Set down every record below exactly as it stands.
*** Opening DATASET EXCERPTS ***
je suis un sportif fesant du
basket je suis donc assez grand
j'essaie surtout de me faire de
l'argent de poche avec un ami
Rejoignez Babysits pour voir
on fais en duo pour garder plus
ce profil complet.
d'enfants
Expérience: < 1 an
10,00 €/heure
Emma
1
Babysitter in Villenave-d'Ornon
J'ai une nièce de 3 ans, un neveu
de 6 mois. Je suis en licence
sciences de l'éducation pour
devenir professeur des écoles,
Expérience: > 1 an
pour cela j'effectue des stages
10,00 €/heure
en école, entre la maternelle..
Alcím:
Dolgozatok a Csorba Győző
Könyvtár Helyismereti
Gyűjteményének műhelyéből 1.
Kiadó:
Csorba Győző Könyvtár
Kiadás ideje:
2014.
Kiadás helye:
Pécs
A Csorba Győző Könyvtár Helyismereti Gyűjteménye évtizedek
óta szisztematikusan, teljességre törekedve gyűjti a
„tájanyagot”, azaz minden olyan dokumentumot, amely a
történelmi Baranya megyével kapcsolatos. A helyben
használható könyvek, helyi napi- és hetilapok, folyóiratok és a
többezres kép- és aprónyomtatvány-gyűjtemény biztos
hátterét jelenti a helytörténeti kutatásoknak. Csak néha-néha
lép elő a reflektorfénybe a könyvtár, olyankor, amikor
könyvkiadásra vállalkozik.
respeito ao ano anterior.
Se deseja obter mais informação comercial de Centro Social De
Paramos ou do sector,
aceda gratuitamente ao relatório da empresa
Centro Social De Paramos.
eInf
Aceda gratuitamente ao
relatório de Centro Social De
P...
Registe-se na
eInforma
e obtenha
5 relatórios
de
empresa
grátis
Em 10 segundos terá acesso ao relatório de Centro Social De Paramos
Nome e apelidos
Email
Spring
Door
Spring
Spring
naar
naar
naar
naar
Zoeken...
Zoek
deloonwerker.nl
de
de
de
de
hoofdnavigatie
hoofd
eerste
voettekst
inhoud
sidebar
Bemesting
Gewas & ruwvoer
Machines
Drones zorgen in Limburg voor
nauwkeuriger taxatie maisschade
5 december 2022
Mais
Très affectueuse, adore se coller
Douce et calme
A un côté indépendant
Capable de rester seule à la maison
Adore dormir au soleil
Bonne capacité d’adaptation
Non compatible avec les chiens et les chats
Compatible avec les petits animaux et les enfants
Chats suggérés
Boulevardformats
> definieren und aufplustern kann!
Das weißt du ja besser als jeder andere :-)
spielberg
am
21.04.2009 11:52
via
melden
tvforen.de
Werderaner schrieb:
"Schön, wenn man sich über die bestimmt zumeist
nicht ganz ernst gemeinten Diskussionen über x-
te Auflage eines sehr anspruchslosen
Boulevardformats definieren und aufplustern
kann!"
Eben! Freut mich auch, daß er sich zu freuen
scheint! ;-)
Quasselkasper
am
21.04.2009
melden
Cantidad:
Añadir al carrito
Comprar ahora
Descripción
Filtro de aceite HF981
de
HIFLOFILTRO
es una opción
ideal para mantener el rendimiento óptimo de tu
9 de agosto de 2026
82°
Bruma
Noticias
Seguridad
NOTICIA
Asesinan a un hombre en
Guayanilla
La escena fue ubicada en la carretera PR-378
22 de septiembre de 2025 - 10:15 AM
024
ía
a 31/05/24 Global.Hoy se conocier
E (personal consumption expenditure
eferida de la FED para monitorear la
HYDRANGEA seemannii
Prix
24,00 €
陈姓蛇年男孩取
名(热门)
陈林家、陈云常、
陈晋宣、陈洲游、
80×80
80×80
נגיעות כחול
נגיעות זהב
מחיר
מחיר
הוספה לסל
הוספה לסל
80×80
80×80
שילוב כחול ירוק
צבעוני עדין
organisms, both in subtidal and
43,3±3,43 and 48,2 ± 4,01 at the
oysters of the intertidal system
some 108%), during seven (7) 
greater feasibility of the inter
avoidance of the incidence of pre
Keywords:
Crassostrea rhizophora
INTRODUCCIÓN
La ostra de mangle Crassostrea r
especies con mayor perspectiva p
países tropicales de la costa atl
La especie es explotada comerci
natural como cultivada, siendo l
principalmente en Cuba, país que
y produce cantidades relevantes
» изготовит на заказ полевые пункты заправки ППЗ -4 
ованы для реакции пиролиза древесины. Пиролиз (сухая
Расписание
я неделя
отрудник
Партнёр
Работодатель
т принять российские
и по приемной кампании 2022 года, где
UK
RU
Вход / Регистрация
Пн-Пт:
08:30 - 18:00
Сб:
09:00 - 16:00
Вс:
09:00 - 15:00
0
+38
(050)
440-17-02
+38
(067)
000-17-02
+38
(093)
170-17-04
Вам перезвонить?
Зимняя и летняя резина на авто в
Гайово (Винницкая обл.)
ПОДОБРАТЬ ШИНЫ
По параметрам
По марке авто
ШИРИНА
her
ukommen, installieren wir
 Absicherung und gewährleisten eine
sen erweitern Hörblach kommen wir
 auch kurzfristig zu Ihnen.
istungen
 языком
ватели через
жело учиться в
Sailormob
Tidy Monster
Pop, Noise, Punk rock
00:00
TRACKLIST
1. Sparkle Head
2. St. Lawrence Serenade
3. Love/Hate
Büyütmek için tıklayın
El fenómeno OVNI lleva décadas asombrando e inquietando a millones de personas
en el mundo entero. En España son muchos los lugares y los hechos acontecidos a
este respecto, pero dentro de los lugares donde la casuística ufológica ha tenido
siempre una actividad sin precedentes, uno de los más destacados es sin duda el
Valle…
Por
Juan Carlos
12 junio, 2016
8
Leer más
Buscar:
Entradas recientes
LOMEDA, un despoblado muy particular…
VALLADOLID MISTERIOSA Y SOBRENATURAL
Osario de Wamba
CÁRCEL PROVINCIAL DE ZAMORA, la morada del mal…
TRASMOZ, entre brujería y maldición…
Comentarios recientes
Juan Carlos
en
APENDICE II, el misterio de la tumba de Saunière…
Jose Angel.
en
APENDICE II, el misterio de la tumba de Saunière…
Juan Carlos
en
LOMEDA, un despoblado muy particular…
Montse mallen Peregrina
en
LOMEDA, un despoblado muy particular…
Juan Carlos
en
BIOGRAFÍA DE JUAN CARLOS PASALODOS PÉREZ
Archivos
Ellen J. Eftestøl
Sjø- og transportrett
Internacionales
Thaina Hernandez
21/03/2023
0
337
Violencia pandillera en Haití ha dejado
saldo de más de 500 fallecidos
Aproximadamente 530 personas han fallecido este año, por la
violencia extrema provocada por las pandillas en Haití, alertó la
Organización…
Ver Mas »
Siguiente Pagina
*** Closing DATASET EXCERPTS ***
YOUR SOLUTION =>
je suis un sportif fesant du
basket je suis donc assez grand
j'essaie surtout de me faire de
l'argent de poche avec un ami
Rejoignez Babysits pour voir
on fais en duo pour garder plus
ce profil complet.
d'enfants
Expérience: < 1 an
10,00 €/heure
Emma
1
Babysitter in Villenave-d'Ornon
J'ai une nièce de 3 ans, un neveu
de 6 mois. Je suis en licence
sciences de l'éducation pour
devenir professeur des écoles,
Expérience: > 1 an
pour cela j'effectue des stages
10,00 €/heure
en école, entre la maternelle..
Alcím:
Dolgozatok a Csorba Győző
Könyvtár Helyismereti
Gyűjteményének műhelyéből 1.
Kiadó:
Csorba Győző Könyvtár
Kiadás ideje:
2014.
Kiadás helye:
Pécs
A Csorba Győző Könyvtár Helyismereti Gyűjteménye évtizedek
óta szisztematikusan, teljességre törekedve gyűjti a
„tájanyagot”, azaz minden olyan dokumentumot, amely a
történelmi Baranya megyével kapcsolatos. A helyben
használható könyvek, helyi napi- és hetilapok, folyóiratok és a
többezres kép- és aprónyomtatvány-gyűjtemény biztos
hátterét jelenti a helytörténeti kutatásoknak. Csak néha-néha
lép elő a reflektorfénybe a könyvtár, olyankor, amikor
könyvkiadásra vállalkozik.
respeito ao ano anterior.
Se deseja obter mais informação comercial de Centro Social De
Paramos ou do sector,
aceda gratuitamente ao relatório da empresa
Centro Social De Paramos.
eInf
Aceda gratuitamente ao
relatório de Centro Social De
P...
Registe-se na
eInforma
e obtenha
5 relatórios
de
empresa
grátis
Em 10 segundos terá acesso ao relatório de Centro Social De Paramos
Nome e apelidos
Email
Spring
Door
Spring
Spring
naar
naar
naar
naar
Zoeken...
Zoek
deloonwerker.nl
de
de
de
de
hoofdnavigatie
hoofd
eerste
voettekst
inhoud
sidebar
Bemesting
Gewas & ruwvoer
Machines
Drones zorgen in Limburg voor
nauwkeuriger taxatie maisschade
5 december 2022
Mais
Très affectueuse, adore se coller
Douce et calme
A un côté indépendant
Capable de rester seule à la maison
Adore dormir au soleil
Bonne capacité d’adaptation
Non compatible avec les chiens et les chats
Compatible avec les petits animaux et les enfants
Chats suggérés
Boulevardformats
> definieren und aufplustern kann!
Das weißt du ja besser als jeder andere :-)
spielberg
am
21.04.2009 11:52
via
melden
tvforen.de
Werderaner schrieb:
"Schön, wenn man sich über die bestimmt zumeist
nicht ganz ernst gemeinten Diskussionen über x-
te Auflage eines sehr anspruchslosen
Boulevardformats definieren und aufplustern
kann!"
Eben! Freut mich auch, daß er sich zu freuen
scheint! ;-)
Quasselkasper
am
21.04.2009
melden
Cantidad:
Añadir al carrito
Comprar ahora
Descripción
Filtro de aceite HF981
de
HIFLOFILTRO
es una opción
ideal para mantener el rendimiento óptimo de tu
9 de agosto de 2026
82°
Bruma
Noticias
Seguridad
NOTICIA
Asesinan a un hombre en
Guayanilla
La escena fue ubicada en la carretera PR-378
22 de septiembre de 2025 - 10:15 AM
024
ía
a 31/05/24 Global.Hoy se conocier
E (personal consumption expenditure
eferida de la FED para monitorear la
HYDRANGEA seemannii
Prix
24,00 €
陈姓蛇年男孩取
名(热门)
陈林家、陈云常、
陈晋宣、陈洲游、
80×80
80×80
נגיעות כחול
נגיעות זהב
מחיר
מחיר
הוספה לסל
הוספה לסל
80×80
80×80
שילוב כחול ירוק
צבעוני עדין
organisms, both in subtidal and
43,3±3,43 and 48,2 ± 4,01 at the
oysters of the intertidal system
some 108%), during seven (7) 
greater feasibility of the inter
avoidance of the incidence of pre
Keywords:
Crassostrea rhizophora
INTRODUCCIÓN
La ostra de mangle Crassostrea r
especies con mayor perspectiva p
países tropicales de la costa atl
La especie es explotada comerci
natural como cultivada, siendo l
principalmente en Cuba, país que
y produce cantidades relevantes
» изготовит на заказ полевые пункты заправки ППЗ -4 
ованы для реакции пиролиза древесины. Пиролиз (сухая
Расписание
я неделя
отрудник
Партнёр
Работодатель
т принять российские
и по приемной кампании 2022 года, где
UK
RU
Вход / Регистрация
Пн-Пт:
08:30 - 18:00
Сб:
09:00 - 16:00
Вс:
09:00 - 15:00
0
+38
(050)
440-17-02
+38
(067)
000-17-02
+38
(093)
170-17-04
Вам перезвонить?
Зимняя и летняя резина на авто в
Гайово (Винницкая обл.)
ПОДОБРАТЬ ШИНЫ
По параметрам
По марке авто
ШИРИНА
her
ukommen, installieren wir
 Absicherung und gewährleisten eine
sen erweitern Hörblach kommen wir
 auch kurzfristig zu Ihnen.
istungen
 языком
ватели через
жело учиться в
Sailormob
Tidy Monster
Pop, Noise, Punk rock
00:00
TRACKLIST
1. Sparkle Head
2. St. Lawrence Serenade
3. Love/Hate
Büyütmek için tıklayın
El fenómeno OVNI lleva décadas asombrando e inquietando a millones de personas
en el mundo entero. En España son muchos los lugares y los hechos acontecidos a
este respecto, pero dentro de los lugares donde la casuística ufológica ha tenido
siempre una actividad sin precedentes, uno de los más destacados es sin duda el
Valle…
Por
Juan Carlos
12 junio, 2016
8
Leer más
Buscar:
Entradas recientes
LOMEDA, un despoblado muy particular…
VALLADOLID MISTERIOSA Y SOBRENATURAL
Osario de Wamba
CÁRCEL PROVINCIAL DE ZAMORA, la morada del mal…
TRASMOZ, entre brujería y maldición…
Comentarios recientes
Juan Carlos
en
APENDICE II, el misterio de la tumba de Saunière…
Jose Angel.
en
APENDICE II, el misterio de la tumba de Saunière…
Juan Carlos
en
LOMEDA, un despoblado muy particular…
Montse mallen Peregrina
en
LOMEDA, un despoblado muy particular…
Juan Carlos
en
BIOGRAFÍA DE JUAN CARLOS PASALODOS PÉREZ
Archivos
Ellen J. Eftestøl
Sjø- og transportrett
Internacionales
Thaina Hernandez
21/03/2023
0
337
Violencia pandillera en Haití ha dejado
saldo de más de 500 fallecidos
Aproximadamente 530 personas han fallecido este año, por la
violencia extrema provocada por las pandillas en Haití, alertó la
Organización…
Ver Mas »
Siguiente Pagina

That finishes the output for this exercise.